I have a feeling this function will be useful in future documents, so I will save it to an R object to use again later.

formatAsTable %>%
  saveRDS("format.rds")

Now let’s look at the data.

mydata %>%
  head %>%
  formatAsTable

We are in business now.

Before moving on, I will export the mock data to a file so I can access it from other pages.

write_csv(mydata, file.path("..", "github", "thesis", "mock.csv"))

Descriptive statistics

I’m now going to examine some descriptive statistics for the data, including the means and standard deviations of each variable. The manipulation check variables are not interpretable as even conceptually continuous, so I will exclude them for the moment.

# subset without id or checks
cont.data <- mydata[-c(1, 4, 5)]

cont.data %>%
  describe(fast = T) %>%
  mutate(vars = names(cont.data)) %>%
  formatAsTable

Manipulation checks

Now we can quickly check the frequencies for the manipulation checks.

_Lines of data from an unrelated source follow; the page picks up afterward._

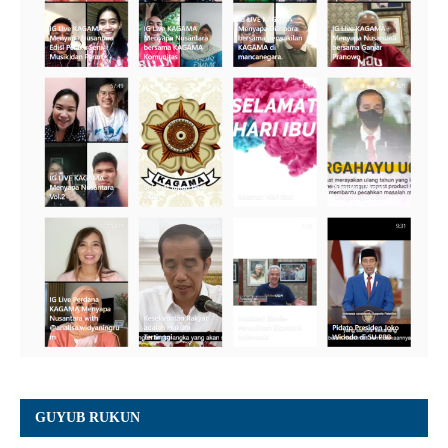
GUYUB RUKUN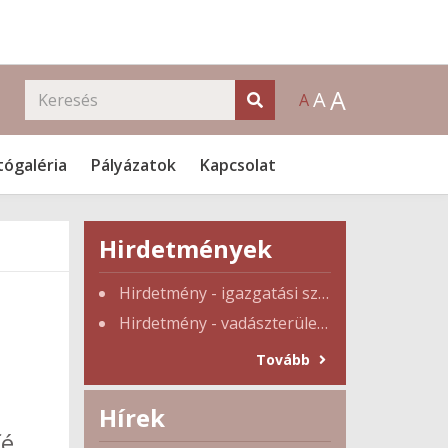
A
A
A
tógaléria
Pályázatok
Kapcsolat
Hirdetmények
Hirdetmény - igazgatási szünet
Hirdetmény - vadászterület tulajdonosi gyűlés
Tovább
Hírek
fé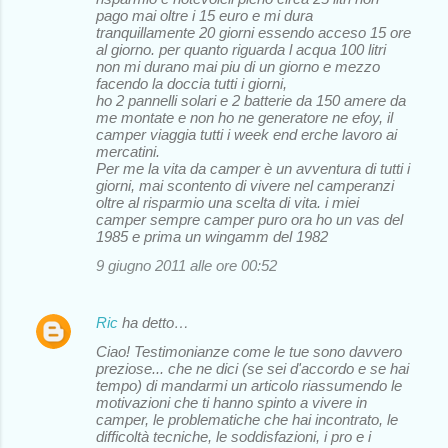
pago mai oltre i 15 euro e mi dura
tranquillamente 20 giorni essendo acceso 15 ore
al giorno. per quanto riguarda l acqua 100 litri
non mi durano mai piu di un giorno e mezzo
facendo la doccia tutti i giorni,
ho 2 pannelli solari e 2 batterie da 150 amere da
me montate e non ho ne generatore ne efoy, il
camper viaggia tutti i week end erche lavoro ai
mercatini.
Per me la vita da camper è un avventura di tutti i
giorni, mai scontento di vivere nel camperanzi
oltre al risparmio una scelta di vita. i miei
camper sempre camper puro ora ho un vas del
1985 e prima un wingamm del 1982
9 giugno 2011 alle ore 00:52
Ric
ha detto…
Ciao! Testimonianze come le tue sono davvero
preziose... che ne dici (se sei d'accordo e se hai
tempo) di mandarmi un articolo riassumendo le
motivazioni che ti hanno spinto a vivere in
camper, le problematiche che hai incontrato, le
difficoltà tecniche, le soddisfazioni, i pro e i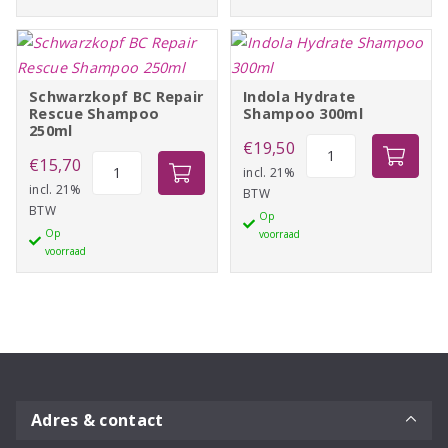
tot
tot
€55,50
€26,95
Schwarzkopf BC Repair
Indola Hydrate
Rescue Shampoo
Shampoo 300ml
250ml
Indola
€
19,50
Schwarzkopf
€
15,70
Hydrate
incl. 21%
BC
incl. 21%
BTW
Shampoo
BTW
Repair
Op
300ml
Op
voorraad
Rescue
aantal
voorraad
Shampoo
250ml
aantal
Adres & contact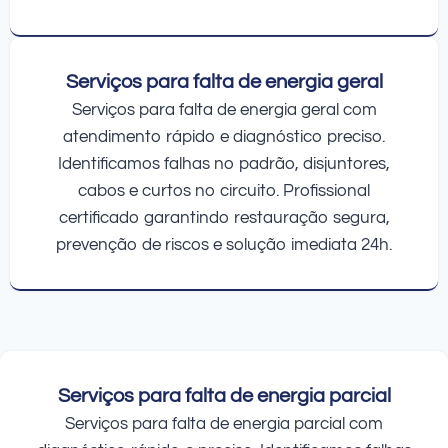
Serviços para falta de energia geral
Serviços para falta de energia geral com
atendimento rápido e diagnóstico preciso.
Identificamos falhas no padrão, disjuntores,
cabos e curtos no circuito. Profissional
certificado garantindo restauração segura,
prevenção de riscos e solução imediata 24h.
Serviços para falta de energia parcial
Serviços para falta de energia parcial com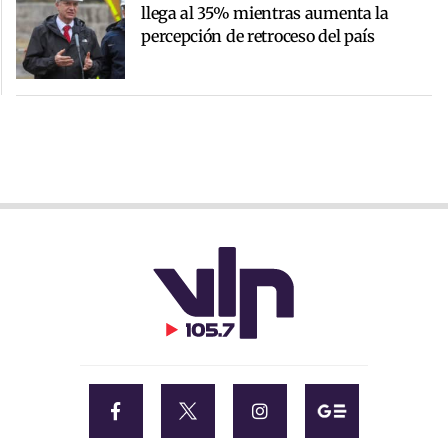
llega al 35% mientras aumenta la
percepción de retroceso del país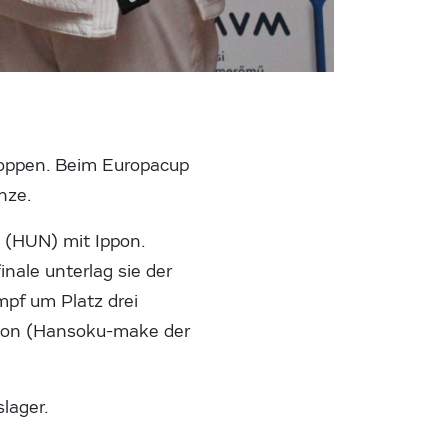
 stoppen. Beim Europacup
nze.
 (HUN) mit Ippon.
nale unterlag sie der
pf um Platz drei
ppon (Hansoku-make der
slager.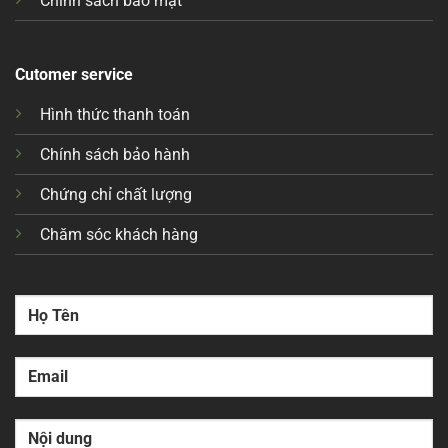
Chính sách bảo mật
Cutomer service
Hình thức thanh toán
Chính sách bảo hành
Chứng chỉ chất lượng
Chăm sóc khách hàng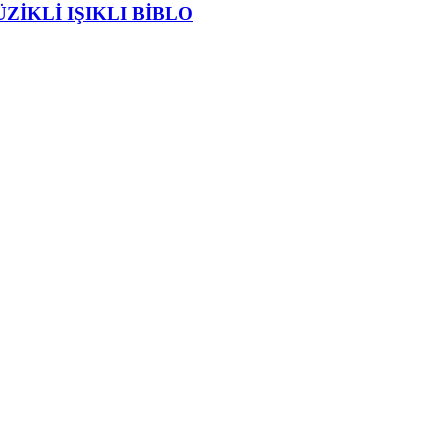
ZİKLİ IŞIKLI BİBLO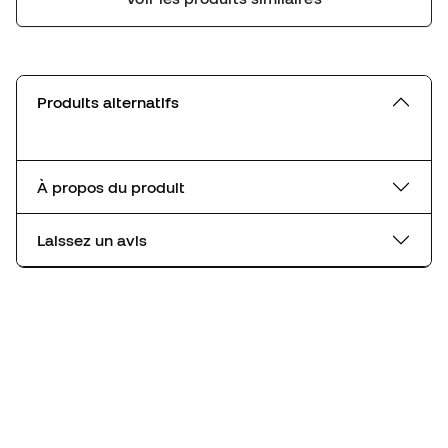
Produits alternatifs
À propos du produit
Laissez un avis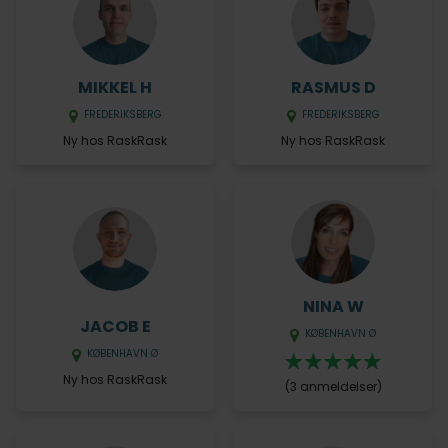
MIKKEL H
RASMUS D
FREDERIKSBERG
FREDERIKSBERG
Ny hos RaskRask
Ny hos RaskRask
NINA W
JACOB E
KØBENHAVN Ø
KØBENHAVN Ø
Ny hos RaskRask
(3 anmeldelser)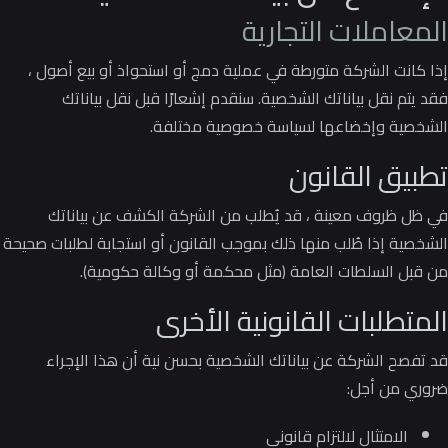
المعاملات التجارية
إذا كانت الشركة متورطة في عملية دمج أو استحواذ أو بيع أصول ،
فقد يتم نقل بياناتك الشخصية.
سنقدم إشعارًا قبل نقل بياناتك
الشخصية وإخضاعها لسياسة خصوصية مختلفة.
تطبيق القانون
في ظل ظروف معينة ، قد يُطلب من الشركة الكشف عن بياناتك
الشخصية إذا طُلب منها ذلك بموجب القانون أو استجابة لطلبات صحيحة
من قبل السلطات العامة (مثل محكمة أو وكالة حكومية).
المتطلبات القانونية الأخرى
قد تفصح الشركة عن بياناتك الشخصية بحسن نية أن هذا الإجراء
ضروري من أجل:
الامتثال لالتزام قانوني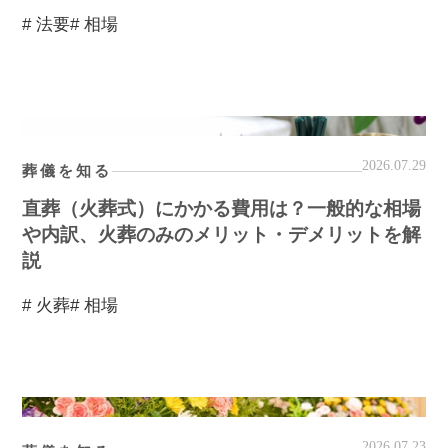
# 法要
# 相場
2026.07.29
葬儀を知る
直葬（火葬式）にかかる費用は？一般的な相場
や内訳、火葬のみのメリット・デメリットを解
説
# 火葬
# 相場
2026.07.23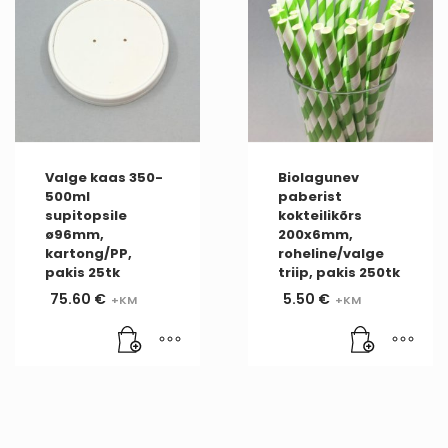
Valge kaas 350-
Biolagunev
500ml
paberist
supitopsile
kokteilikõrs
ø96mm,
200x6mm,
kartong/PP,
roheline/valge
pakis 25tk
triip, pakis 250tk
75.60
€
5.50
€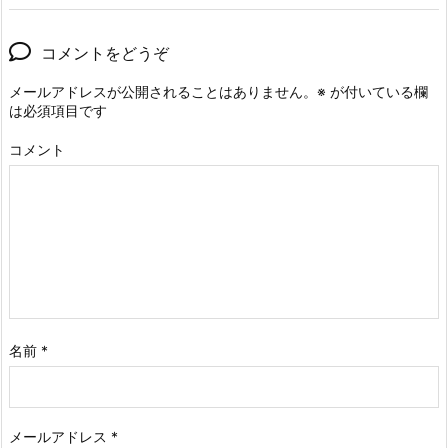
コメントをどうぞ
メールアドレスが公開されることはありません。
※
が付いている欄
は必須項目です
コメント
名前
*
メールアドレス
*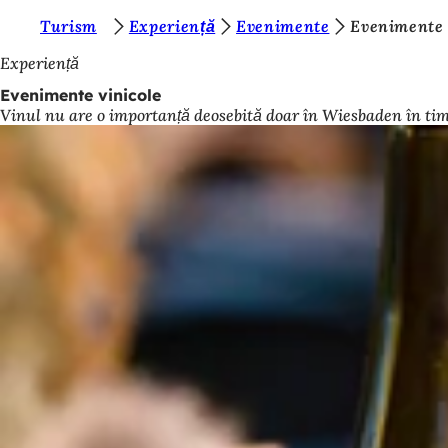
S
Turism
Experiență
Evenimente
Evenimente 
Salt la conținut
u
Experiență
n
Evenimente vinicole
Vinul nu are o importanță deosebită doar în Wiesbaden în timp
t
e
ț
i
a
i
c
i
: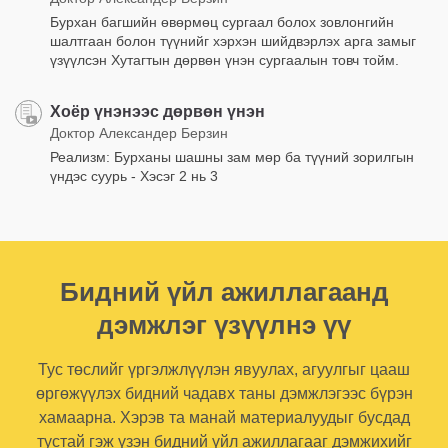
Бурхан багшийн өвөрмөц сургаал болох зовлонгийн
шалтгаан болон түүнийг хэрхэн шийдвэрлэх арга замыг
үзүүлсэн Хутагтын дөрвөн үнэн сургаалын товч тойм.
Хоёр үнэнээс дөрвөн үнэн
Доктор Александер Берзин
Реализм: Бурханы шашны зам мөр ба түүний зорилгын
үндэс суурь - Хэсэг 2 нь 3
Бидний үйл ажиллагаанд
дэмжлэг үзүүлнэ үү
Тус төслийг үргэлжлүүлэн явуулах, агуулгыг цааш
өргөжүүлэх бидний чадавх таны дэмжлэгээс бүрэн
хамаарна. Хэрэв та манай материалуудыг бусдад
тустай гэж үзэн бидний үйл ажиллагааг дэмжихийг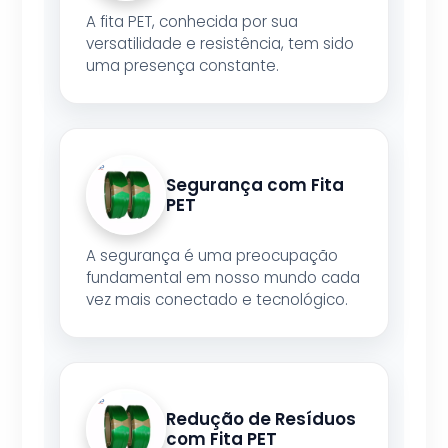
A fita PET, conhecida por sua
versatilidade e resistência, tem sido
uma presença constante.
Segurança com Fita
PET
A segurança é uma preocupação
fundamental em nosso mundo cada
vez mais conectado e tecnológico.
Redução de Resíduos
com Fita PET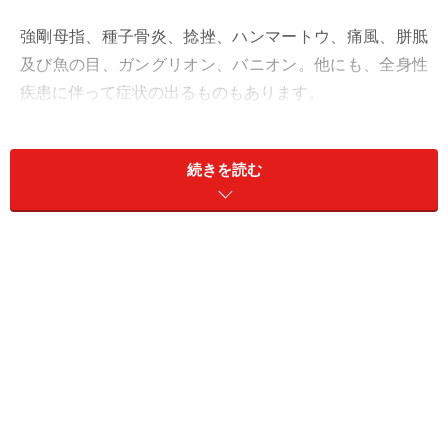
強剛母指、種子骨炎、捻挫、ハンマートウ、痛風、胼胝
及び魚の目、ガングリオン、バニオン。他にも、全身性
疾患に伴って症状の出るものもあります。
強い痛みや変形、腫れがある場合にはなるべく早く病院
続きを読む
へ行き、診察をうけることが大切です。しかし痛みがそ
れほど強くないと、ついつい我慢してしまいがちな足の
痛み。見た目にも変わったところはないし、何で痛いの
か分からない、病院に行ってもどこにも異常はないと言
われるケースもあります。親指の付け根の痛みを起こす
原因を、足と靴の両方から見ていきましょう。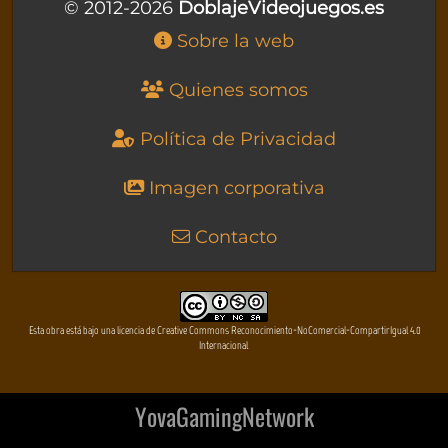
© 2012-2026
DoblajeVideojuegos.es
Sobre la web
Quienes somos
Política de Privacidad
Imagen corporativa
Contacto
Esta obra está bajo una licencia de Creative Commons Reconocimiento-NoComercial-CompartirIgual 4.0
Internacional
YovaGamingNetwork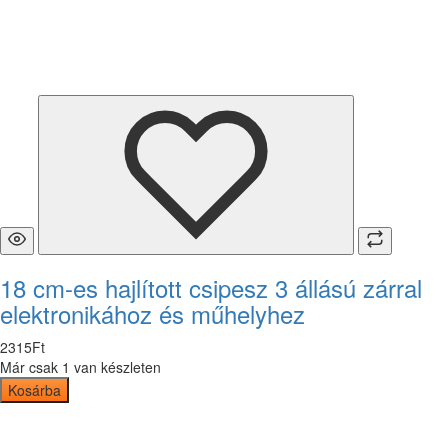
18 cm-es hajlított csipesz 3 állású zárral
elektronikához és műhelyhez
2315
Ft
Már csak 1 van készleten
Kosárba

The correct answers are 1 and 2 for experimental and control conditions, respectively. I will add a new variable that represents whether the participants responded correctly.

isCorrect <- function(iv, check) iv == -check + 2

mydata <- mydata %>%
  mutate(
    intcorrect = isCorrect(interdep, intcheck),
    discorrect = isCorrect(disclose, discheck)
  )

I’ll just quickly throw the code in a function to make the tables of correct answers by manipulation.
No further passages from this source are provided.